**Task details:**
Transcribe the listing below in full, exactly, with no images.

**Material provided:**

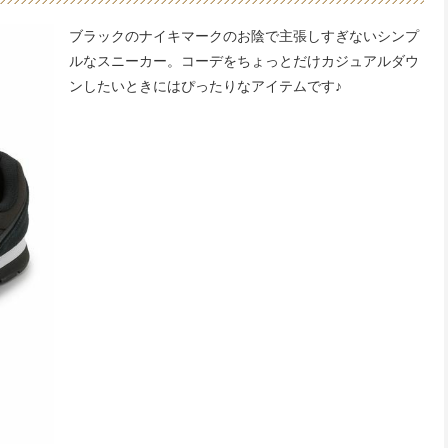
ブラックのナイキマークのお陰で主張しすぎないシンプ
ルなスニーカー。コーデをちょっとだけカジュアルダウ
ンしたいときにはぴったりなアイテムです♪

**Reply to the exercise:**
ブラックのナイキマークのお陰で主張しすぎないシンプ
ルなスニーカー。コーデをちょっとだけカジュアルダウ
ンしたいときにはぴったりなアイテムです♪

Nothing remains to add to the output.